Find and crawl XML sitemaps from any website. Follows sitemap
indexes, handles gzip, and exports every page URL with source
file and lastmod into a clean dataset. No config needed.
Per-input-site stats: after the run, RUN_LOG and log.info list each start URL origin with page URL count and sitemap fetch count (nested sitemaps inherit the seed origin from discovery).
[1.0.12] - 2026-03-28
Removed
sitemapEntryUrls — input is site URLs only (startUrls). Sitemaps are always discovered per origin (robots.txt + default paths); users no longer paste direct sitemap.xml URLs.
[1.0.11] - 2026-03-28
Changed
Input UI no longer exposed HTTP timeout, delay, extra paths, Skip robots.txt, or User-Agent — those values are fixed in code (documented in README).
[1.0.10] - 2026-03-28
Removed
maxUrls from the input UI and from supported input — the actor always collects all URLs from sitemaps (no row cap). RUN_LOG is now urls · sitemaps only (no % / ETA).
[1.0.9] - 2026-03-28
Changed
SEO: Marketplace title, seoTitle, seoDescription, and short description in actor.json — keyword-focused (XML sitemap, URL extract, robots.txt, sitemap index, technical SEO). Input schema title aligned. README H1 updated.
[1.0.8] - 2026-03-28
Fixed
Apify apify push: actor.jsonversion set to 1.1 (MAJOR.MINOR only; three-part semver is invalid on the platform).
[1.0.7] - 2026-03-28
Added
npm run test:smoke — tests/smoke-sitemaps.mjs: live checks against apify.com, doctolib.fr, vercel.com (index vs flat urlset).
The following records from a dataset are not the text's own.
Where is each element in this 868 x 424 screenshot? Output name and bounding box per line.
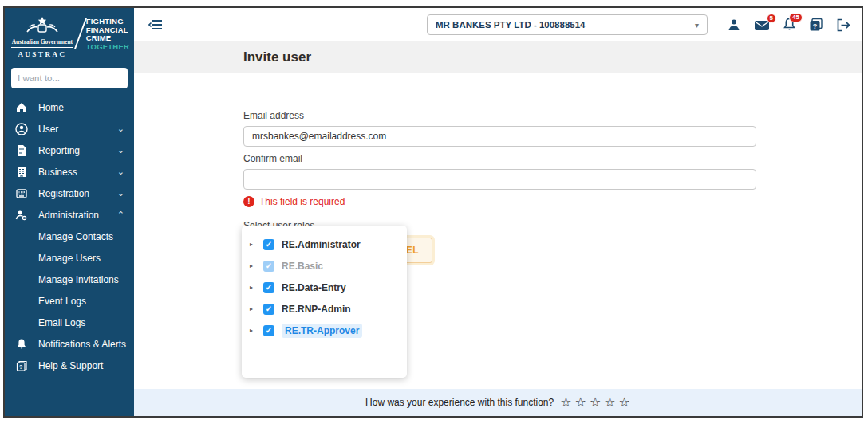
star-icon[interactable]: ☆ [604,396,615,409]
sidebar-item-label: Help & Support [38,360,124,371]
rating-prompt: How was your experience with this functi… [365,397,554,408]
i-want-to-search-input[interactable] [11,68,128,88]
svg-text:?: ? [19,363,22,369]
expand-caret-icon[interactable]: ▸ [250,305,256,312]
role-option-data-entry[interactable]: ▸ ✓ RE.Data-Entry [242,277,407,298]
sidebar-item-home[interactable]: Home [5,96,134,118]
chevron-up-icon: ⌃ [117,210,124,219]
organisation-selector[interactable]: MR BANKES PTY LTD - 100888514 ▾ [427,14,708,35]
email-address-field[interactable] [243,126,756,147]
role-option-basic[interactable]: ▸ ✓ RE.Basic [242,255,407,277]
chevron-down-icon: ⌄ [117,167,124,176]
checkbox-checked-muted-icon[interactable]: ✓ [263,261,274,272]
role-option-label: RE.TR-Approver [282,324,362,338]
confirm-email-field[interactable] [243,169,756,190]
role-option-administrator[interactable]: ▸ ✓ RE.Administrator [242,234,407,255]
feedback-bar: How was your experience with this functi… [134,389,862,416]
role-option-label: RE.Administrator [282,239,361,250]
expand-caret-icon[interactable]: ▸ [250,327,256,334]
tagline-accent: TOGETHER [86,43,129,52]
role-option-label: RE.Basic [282,261,323,272]
expand-caret-icon[interactable]: ▸ [250,284,256,291]
user-icon [14,122,29,136]
sidebar-item-user[interactable]: User ⌄ [5,118,134,139]
sidebar-item-label: Home [38,102,124,113]
gov-name: Australian Government [11,38,73,48]
logout-icon[interactable] [836,18,850,32]
agency-name: AUSTRAC [11,50,73,58]
sidebar-subitem-email-logs[interactable]: Email Logs [5,312,134,333]
checkbox-checked-icon[interactable]: ✓ [263,304,274,315]
help-book-icon: ? [14,359,29,373]
sidebar-item-label: User [38,124,117,135]
admin-user-gear-icon [14,208,29,222]
chevron-down-icon: ⌄ [117,146,124,155]
sidebar-item-reporting[interactable]: Reporting ⌄ [5,139,134,161]
error-message: This field is required [259,196,345,207]
sidebar-subitem-event-logs[interactable]: Event Logs [5,290,134,312]
star-icon[interactable]: ☆ [560,396,571,409]
profile-icon[interactable] [727,18,741,32]
sidebar-item-notifications-alerts[interactable]: Notifications & Alerts [5,333,134,355]
role-option-label: RE.Data-Entry [282,282,346,293]
sidebar-item-label: Business [38,167,117,178]
chevron-down-icon: ⌄ [117,189,124,198]
sidebar-subitem-manage-contacts[interactable]: Manage Contacts [5,226,134,247]
confirm-email-label: Confirm email [243,153,756,164]
top-header: MR BANKES PTY LTD - 100888514 ▾ 5 45 ? [134,8,862,41]
sidebar-collapse-icon[interactable] [148,19,163,30]
sidebar-item-help-support[interactable]: ? Help & Support [5,355,134,376]
tagline-line: CRIME [86,34,129,43]
messages-badge: 5 [767,14,776,23]
checkbox-checked-icon[interactable]: ✓ [263,282,274,293]
sidebar-item-label: Notifications & Alerts [38,339,126,350]
report-icon [14,143,29,158]
role-option-label: RE.RNP-Admin [282,304,351,315]
home-icon [14,100,29,115]
expand-caret-icon[interactable]: ▸ [250,241,256,248]
sidebar-subitem-manage-users[interactable]: Manage Users [5,247,134,269]
sidebar-item-administration[interactable]: Administration ⌃ [5,204,134,226]
star-rating: ☆ ☆ ☆ ☆ ☆ [560,396,630,409]
help-icon[interactable]: ? [809,18,823,32]
slash-decoration [74,18,87,49]
sidebar-menu: Home User ⌄ Reporting ⌄ Busines [5,96,134,416]
app-window: Australian Government AUSTRAC FIGHTING F… [3,6,863,418]
expand-caret-icon[interactable]: ▸ [250,262,256,269]
sidebar-subitem-manage-invitations[interactable]: Manage Invitations [5,269,134,290]
star-icon[interactable]: ☆ [575,396,586,409]
email-address-label: Email address [243,110,756,121]
checkbox-checked-icon[interactable]: ✓ [263,325,274,336]
messages-icon[interactable]: 5 [754,18,770,31]
role-option-rnp-admin[interactable]: ▸ ✓ RE.RNP-Admin [242,298,407,320]
coat-of-arms: Australian Government AUSTRAC [11,16,73,58]
organisation-selector-value: MR BANKES PTY LTD - 100888514 [436,20,695,29]
notifications-bell-icon[interactable]: 45 [783,18,796,32]
role-option-tr-approver[interactable]: ▸ ✓ RE.TR-Approver [242,320,407,341]
page-title-band: Invite user [134,41,862,73]
chevron-down-icon: ⌄ [117,124,124,133]
star-icon[interactable]: ☆ [619,396,630,409]
sidebar-item-label: Administration [38,210,117,221]
bell-icon [14,337,29,351]
registration-icon [14,186,29,201]
star-icon[interactable]: ☆ [590,396,601,409]
tagline-line: FIGHTING [86,18,129,26]
content-area: Email address Confirm email ! This field… [134,73,862,389]
validation-error: ! This field is required [243,196,756,207]
main-panel: MR BANKES PTY LTD - 100888514 ▾ 5 45 ? [134,8,862,416]
dropdown-caret-icon: ▾ [695,21,699,29]
checkbox-checked-icon[interactable]: ✓ [263,239,274,250]
sidebar-item-label: Reporting [38,145,117,156]
sidebar-item-registration[interactable]: Registration ⌄ [5,183,134,204]
coat-of-arms-icon [11,16,73,37]
sidebar-item-label: Registration [38,188,117,199]
svg-text:?: ? [813,22,818,30]
sidebar-item-business[interactable]: Business ⌄ [5,161,134,183]
page-title: Invite user [243,49,311,65]
error-icon: ! [243,196,254,207]
building-icon [14,165,29,179]
tagline: FIGHTING FINANCIAL CRIME TOGETHER [78,18,129,51]
user-roles-dropdown-panel: ▸ ✓ RE.Administrator ▸ ✓ RE.Basic ▸ ✓ RE… [242,226,407,378]
notifications-badge: 45 [789,13,803,22]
.nvmrc (22) and README Troubleshooting for Homebrew Node + simdjson dyld errors (brew reinstall node@22).
[1.0.6] - 2026-03-28
Changed
All user-facing copy is English: input schema, README, changelog, code comments, and Run Log line format (urls / sitemaps labels already English).
[1.0.5] - 2026-03-28
Removed
maxSitemapDepth from the input UI and from API input — index depth is fixed to 10 levels in code (MAX_SITEMAP_INDEX_DEPTH).
[1.0.4] - 2026-03-28
Changed
Input UI: grouped sections (Sources, Limits, HTTP & options), short labels, bulk emphasis — startUrls via requestListSources (list + file import), sitemapEntryUrls and extraSitemapPaths as stringList (one URL/path per line).
[1.0.3] - 2026-03-28
Documentation
Clarified that a sitemap may be a single urlset (no nested / sub-sitemaps) or a sitemapindex; the actor supports both. README and input schema updated.
[1.0.2] - 2026-03-28
Added
sitemapEntryUrls: optional list of full sitemap XML URLs — when set, only these are used as entry points (no robots.txt / default path list). Suited for flows like https://apify.com/sitemap.xml → sitemapindex → each nested urlset.
Changed
Input form: startUrls is no longer strictly required if sitemapEntryUrls is provided.
[1.0.1] - 2026-03-28
Changed
maxUrls is optional by default: omit it to collect every URL from sitemaps (no cap). % and ETA in RUN_LOG only when maxUrls is set.
[1.0.0] - 2026-03-28
Added
Initial release: discover sitemaps via robots.txt + common paths + optional extra paths.
Follow sitemapindex recursively with configurable max depth.